À música e ao libreto que o neto do general assassinado pela PIDE criou para ‘Felizmente há luar’ juntam-se assim cerca de 50 instrumentistas da orquestra, conduzidos pelo maestro Osvaldo Ferreira, e dez atores e cantores líricos, dirigidos pelo encenador Allex Aguillera, assim como o Coro Proarte, orientado por Filipa Palhares.

Nesse elenco destacam-se as vozes do tenor Carlos Guilherme e da soprano Sílvia Sequeira, protagonistas do que Augusto Trindade descreve como “uma história muito atual”, que deve ser particularmente valorizada por dois aspetos: foi escrita quando uma alegoria sobre uma revolta falhada, num dissimulado apelo à revolução, “exigia muito mais coragem do que agora”, e foi musicada pelo descendente “de um dos grandes heróis da História Portuguesa, o que confere a esta ópera um simbolismo e uma carga emotiva muito maior”.

Alexandre Delgado conta que a sua nova obra surge num contexto de propostas recusadas. “Quando o saudoso Joaquim Benite encenou a minha ópera ‘A rainha louca’, em 2011, queria que eu compusesse outra sobre o meu avô, mas eu disse-lhe que não era capaz, por ser um assunto demasiado pessoal.

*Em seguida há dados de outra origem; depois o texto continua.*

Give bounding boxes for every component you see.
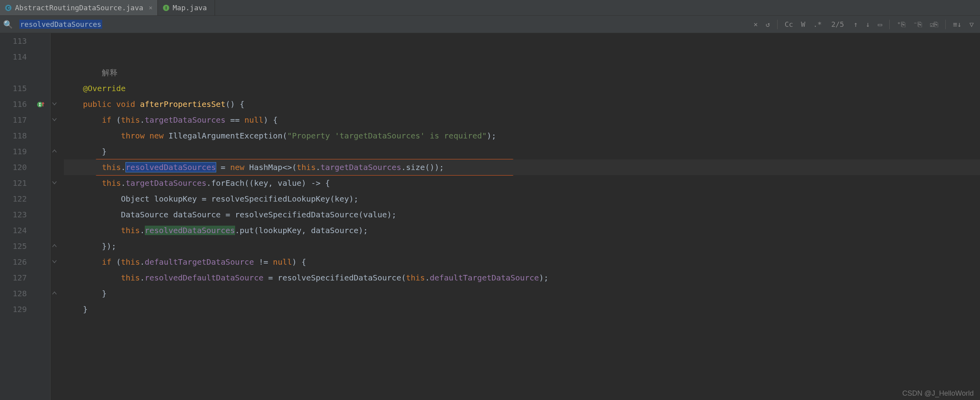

Tinha apenas cinco meses de gestação quando a minha mãe soube que o pai dela tinha sido assassinado”, recorda o músico.

Em 2022, quando Osvaldo Ferreira o convidou a escrever uma ópera sobre o 25 de Abril, o neto de Humberto Delgado também ficou “de pé atrás, dessa vez por achar o tema pouco operático e não querer compor para uma comemoração oficial”.

Foi então que Alexandre Delgado se lembrou que a peça de Luís de Sttau Monteiro “podia fazer todo o sentido”, enquanto “metáfora tão evidente do Estado Novo, sacudido pelas eleições de 1958, que até os obtusos censores salazaristas a perceberam” e, por isso mesmo, a proibiram em solo nacional até vingar a Democracia.

‘Felizmente há luar’ é considerada uma peça fundamental do teatro português do século XX pela forma como retrata, figuradamente, a resistência contra a ditadura do Estado Novo e a censura cultural vigente nesse período.

Luís de Sttau Monteiro inspirou-se na conspiração alegadamente organizada por Gomes Freire de Andrade contra a dominação inglesa, na primeira metade do século XIX, e a partir daí traçou um enredo cheio de paralelos com a ditadura salazarista, explorando questões universais sobre liberdade, poder, coragem e resistência.

Apesar de escrita e publicada em 1961, a peça só teve a sua estreia em palco em 1969, em Paris, e não foi encenada em Portugal antes de 1975, primeiro pelo TEB – Teatro Ensaio do Barreiro e, três anos depois, pela companhia do Teatro Nacional D. Maria II.